Ah!! bientôt les grandes vacances, non non pas de 49/3, nous nous concertons (entre UMP)

Publié le par Alain Genestine

N'oublions pas la philosophie travail de Nicolas: Concertation, négociation, voire légiférer s'il y a lieu, quant bien même se soit judicieux, nous n'avions pour certains pas prévu les vacances d'été, car Nicolas n'en prendra pas, il vient de les prendre si courte soit elle, la croisière s'amuse, s'amusera t-elle autant ?.

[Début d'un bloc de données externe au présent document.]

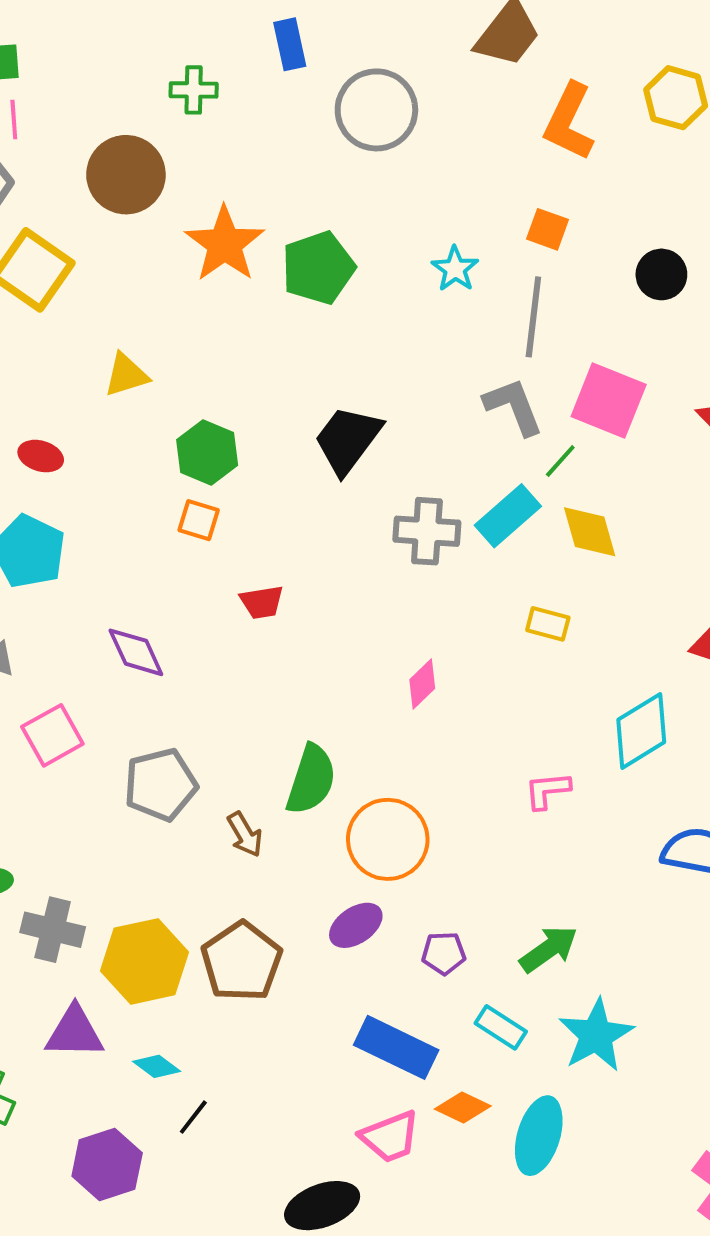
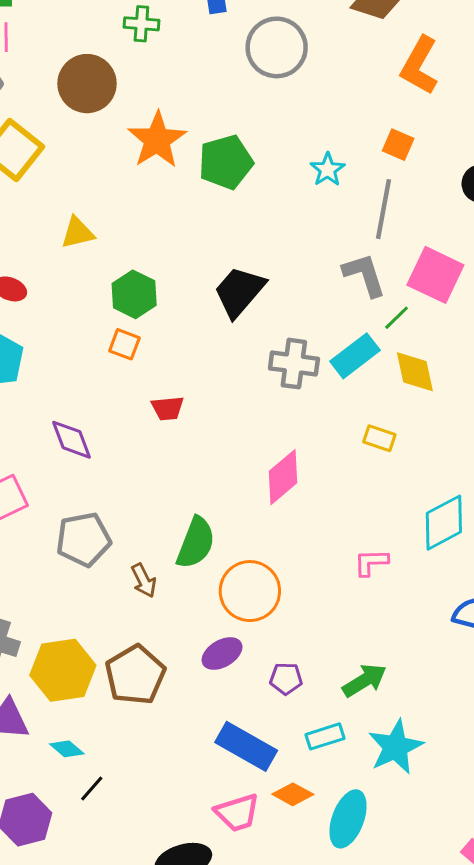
pink diamond: (422, 684) -> (283, 477), size x1.5
cyan rectangle: (501, 1027) -> (325, 736), turned -54

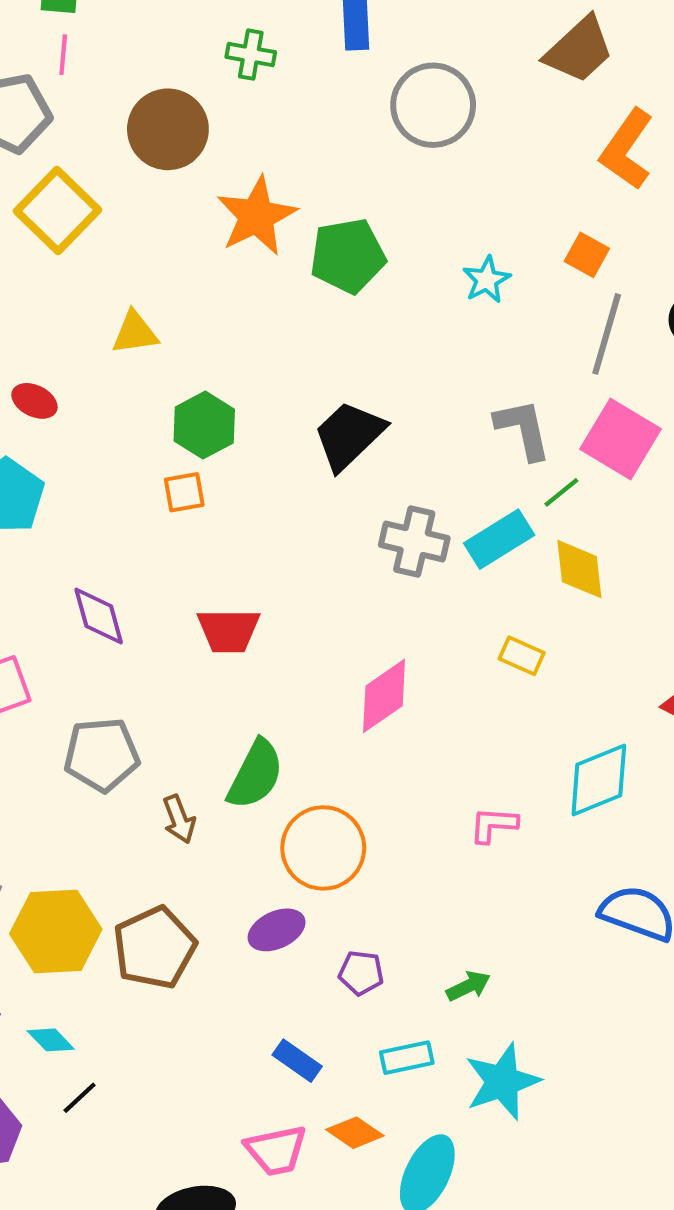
gray line: (384, 209) -> (607, 334), moved
orange square: (124, 344) -> (184, 492), turned -36
red trapezoid: (168, 408) -> (229, 630), moved, size x1.4
green arrow: (364, 680) -> (468, 986), size x0.7
blue rectangle: (246, 746) -> (297, 1061), size x0.6

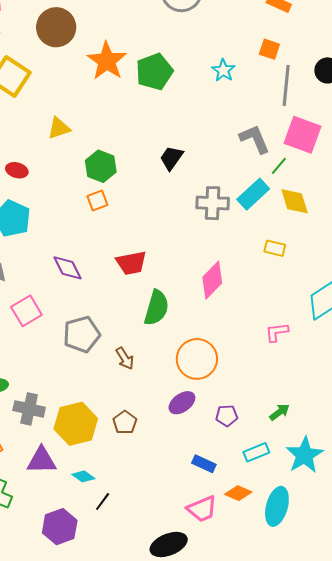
black trapezoid: (349, 435) -> (171, 158), size x0.7
green semicircle: (255, 774) -> (156, 308), moved
brown pentagon: (155, 948) -> (125, 422), size x0.6

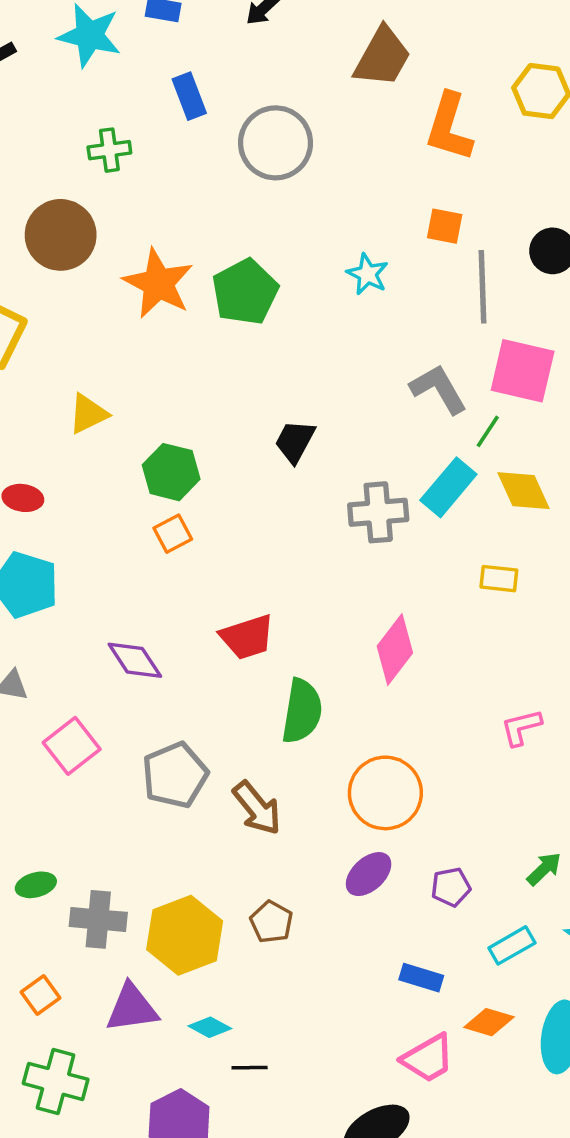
brown arrow: (125, 358) -> (257, 808), size x1.4
black line: (103, 502) -> (250, 1068), turned 60

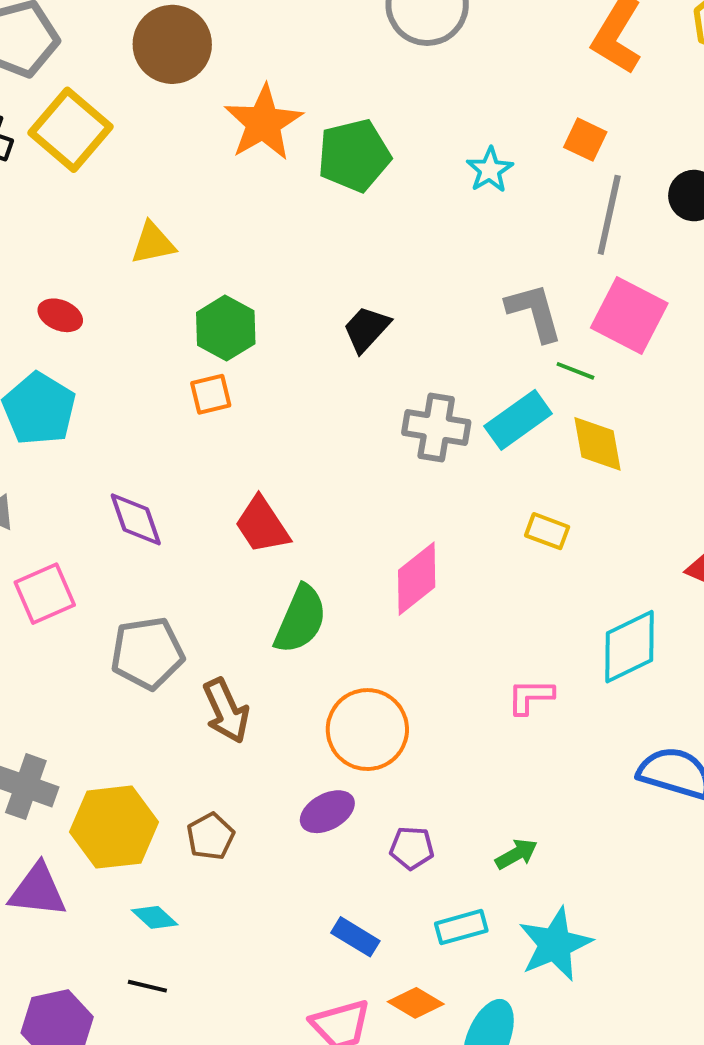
green line: (488, 431) -> (575, 371), turned 64
red trapezoid: (247, 637) -> (262, 525), turned 60
cyan diamond: (210, 1027) -> (155, 917), moved

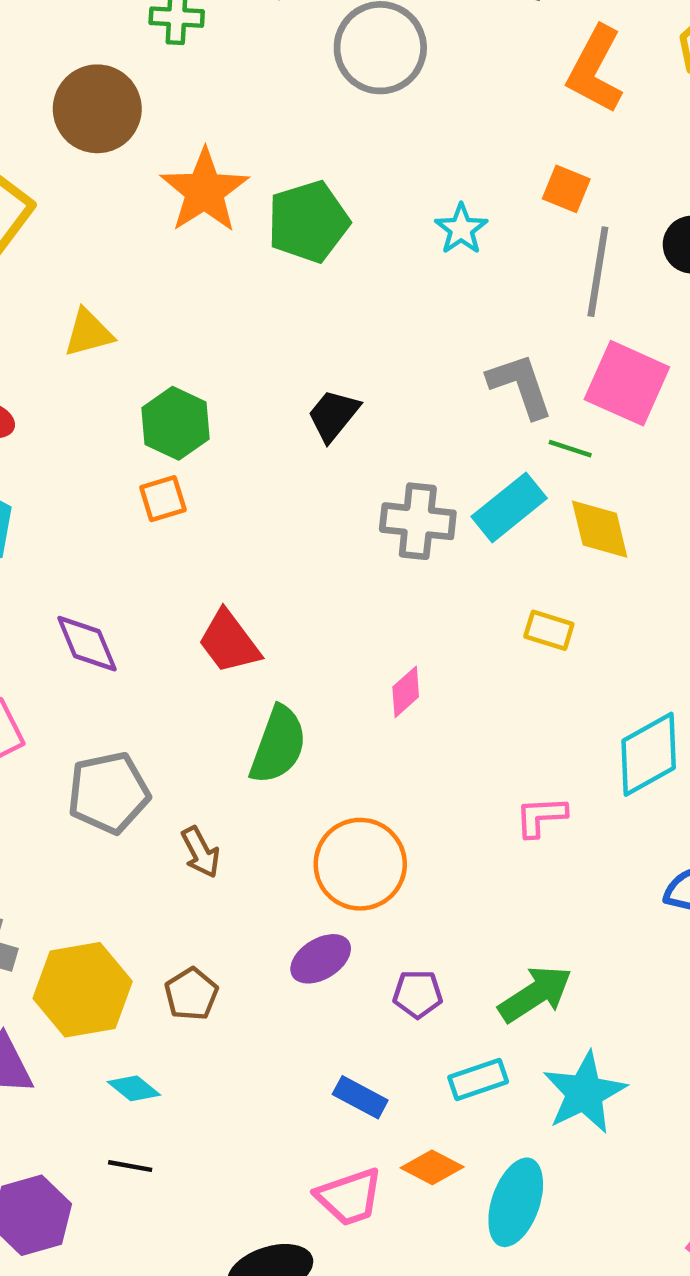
pink diamond: (417, 579) -> (406, 692), size x0.6
brown arrow: (226, 711) -> (201, 852), size x0.7
green arrow: (516, 854) -> (535, 994), size x1.6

L'ONG TRANSPARENCY DEMANDE À NICOLAS SARKOZY DE RESPECTER SES PROMESSES



Nicolas Sarkozy et François Fillon n'ont pas attendu pour définir leur calendrier : l'été pour les mesures dont ils attendent un vrai « choc » sur la croissance ; la rentrée pour les symboles comme le service minimum dans les services publics ; et la fin de l'année pour les réformes sociales lourdes. Annoncées hier, ces différentes étapes de l'action gouvernementale sont plus ambitieuses que prévu. Outre la détaxation des heures supplémentaires, la quasi-suppression des droits de succession et la déduction des intérêts d'emprunt immobiliers, le collectif budgétaire de juillet comprendra le plafonnement des impôts directs à 50 % des revenus et l'aménagement assumé de l'ISF. Ce « paquet fiscal » d'urgence sera complété par l'autonomie des universités et un plan pour l'emploi dans les banlieues.

Ce tempo est habile. Le tandem de l'exécutif, qui l'inscrit dans la préparation des législatives, s'appuie sur la légitimité tirée des urnes pour aller vite sur ce qu'il a annoncé pendant la campagne. Personne ne peut donc jouer la surprise. Au passage, il profitera des vacances des étudiants pour avancer sur le chantier difficile mais indispensable de l'évolution de l'enseignement supérieur. Mais, en sens inverse, il laisse plusieurs mois aux partenaires sociaux pour négocier les réformes de fond dont chacune sera délicate, qu'il s'agisse du contrat de travail ou de la représentativité syndicale.

Au total, tout cela devrait normalement assurer un été social calme et donner du grain à moudre au patronat et aux syndicats. Cela leur suffira-t-il ? Parce qu'il l'espère, François Fillon tente un petit coup de poker POCKER.JPGsur le service minimum. En fixant une date butoir assez proche, « début septembre », pour le dépôt d'une loi sur le sujet, il essaie de prendre les syndicats de vitesse. Comme il est exclu que ceux-ci obtempèrent, l'hypothèse législative est quasi certaine.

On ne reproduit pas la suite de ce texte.